What is expected
When you copy the material below, keep every line exact and omit the pictures.
↓↓↓
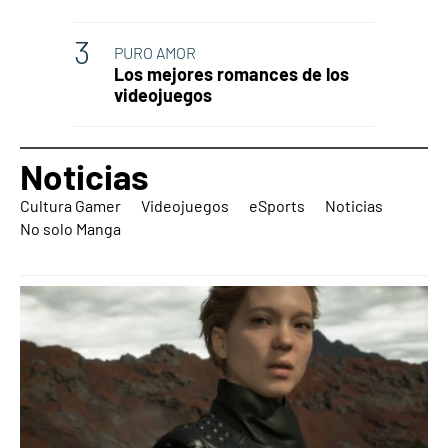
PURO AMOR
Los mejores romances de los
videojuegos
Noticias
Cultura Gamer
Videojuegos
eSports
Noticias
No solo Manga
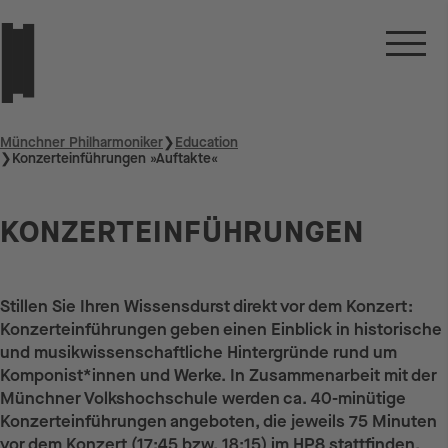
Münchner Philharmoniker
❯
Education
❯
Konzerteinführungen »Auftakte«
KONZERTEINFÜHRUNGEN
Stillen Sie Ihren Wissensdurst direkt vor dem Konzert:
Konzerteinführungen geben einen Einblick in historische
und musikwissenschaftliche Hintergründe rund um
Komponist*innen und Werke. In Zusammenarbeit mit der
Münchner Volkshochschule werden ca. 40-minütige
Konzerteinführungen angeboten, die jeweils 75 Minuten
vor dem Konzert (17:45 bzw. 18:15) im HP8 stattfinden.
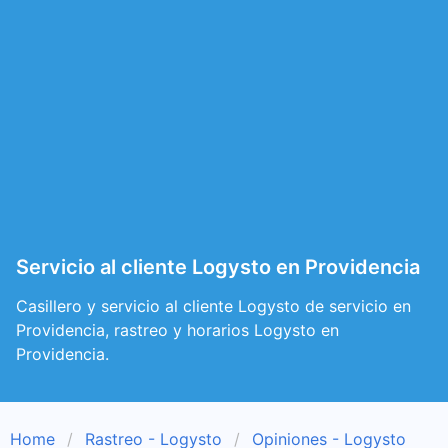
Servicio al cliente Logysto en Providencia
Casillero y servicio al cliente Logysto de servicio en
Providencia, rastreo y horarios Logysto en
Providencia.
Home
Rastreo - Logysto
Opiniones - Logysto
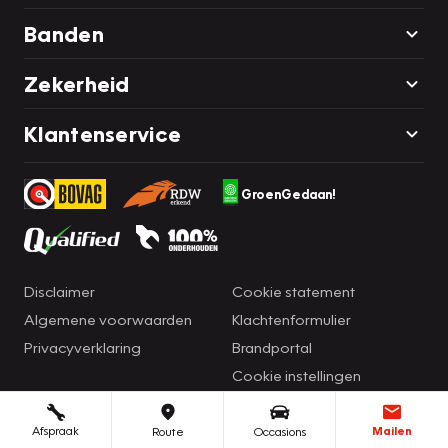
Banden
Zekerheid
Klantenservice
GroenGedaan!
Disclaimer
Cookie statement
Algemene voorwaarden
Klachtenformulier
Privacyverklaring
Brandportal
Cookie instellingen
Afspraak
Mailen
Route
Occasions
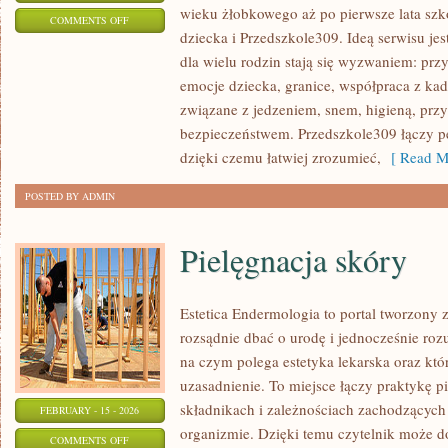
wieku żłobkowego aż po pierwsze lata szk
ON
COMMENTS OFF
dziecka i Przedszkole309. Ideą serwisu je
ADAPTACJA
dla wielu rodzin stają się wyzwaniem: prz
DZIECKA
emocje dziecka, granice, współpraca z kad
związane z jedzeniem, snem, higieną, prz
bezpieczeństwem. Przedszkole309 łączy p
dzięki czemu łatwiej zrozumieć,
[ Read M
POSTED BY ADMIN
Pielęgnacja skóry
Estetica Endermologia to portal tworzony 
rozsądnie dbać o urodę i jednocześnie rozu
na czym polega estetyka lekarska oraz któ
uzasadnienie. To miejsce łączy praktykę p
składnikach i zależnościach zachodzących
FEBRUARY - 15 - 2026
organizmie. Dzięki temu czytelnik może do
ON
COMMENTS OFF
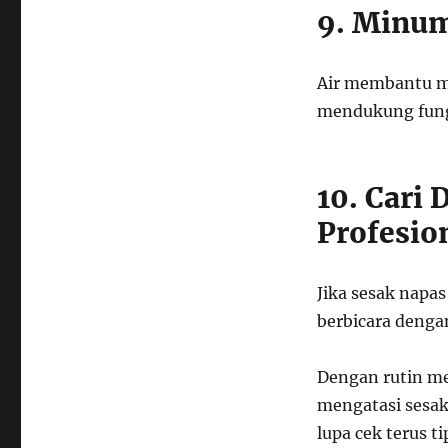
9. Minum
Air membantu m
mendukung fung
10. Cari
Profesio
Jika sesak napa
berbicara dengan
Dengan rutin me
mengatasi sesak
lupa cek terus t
↑↑↑
Reply to the exercise
PURO AMOR
Los mejores romances de los
videojuegos
Noticias
Cultura Gamer
Videojuegos
eSports
Noticias
No solo Manga
Münchner Philharmoniker
❯
Education
❯
Konzerteinführungen »Auftakte«
KONZERTEINFÜHRUNGEN
Stillen Sie Ihren Wissensdurst direkt vor dem Konzert:
Konzerteinführungen geben einen Einblick in historische
und musikwissenschaftliche Hintergründe rund um
Komponist*innen und Werke. In Zusammenarbeit mit der
Münchner Volkshochschule werden ca. 40-minütige
Konzerteinführungen angeboten, die jeweils 75 Minuten
vor dem Konzert (17:45 bzw. 18:15) im HP8 stattfinden.
Servicio al cliente Logysto en Providencia
Casillero y servicio al cliente Logysto de servicio en
Providencia, rastreo y horarios Logysto en
Providencia.
Home
Rastreo - Logysto
Opiniones - Logysto
Banden
Zekerheid
Klantenservice
GroenGedaan!
Disclaimer
Cookie statement
Algemene voorwaarden
Klachtenformulier
Privacyverklaring
Brandportal
Cookie instellingen
Afspraak
Mailen
Route
Occasions
wieku żłobkowego aż po pierwsze lata szk
ON
COMMENTS OFF
dziecka i Przedszkole309. Ideą serwisu je
ADAPTACJA
dla wielu rodzin stają się wyzwaniem: prz
DZIECKA
emocje dziecka, granice, współpraca z kad
związane z jedzeniem, snem, higieną, prz
bezpieczeństwem. Przedszkole309 łączy p
dzięki czemu łatwiej zrozumieć,
[ Read M
POSTED BY ADMIN
Pielęgnacja skóry
Estetica Endermologia to portal tworzony 
rozsądnie dbać o urodę i jednocześnie rozu
na czym polega estetyka lekarska oraz któ
uzasadnienie. To miejsce łączy praktykę p
składnikach i zależnościach zachodzących
FEBRUARY - 15 - 2026
organizmie. Dzięki temu czytelnik może do
ON
COMMENTS OFF
9. Minum
Air membantu m
mendukung fung
10. Cari
Profesio
Jika sesak napa
berbicara dengan
Dengan rutin me
mengatasi sesak
lupa cek terus t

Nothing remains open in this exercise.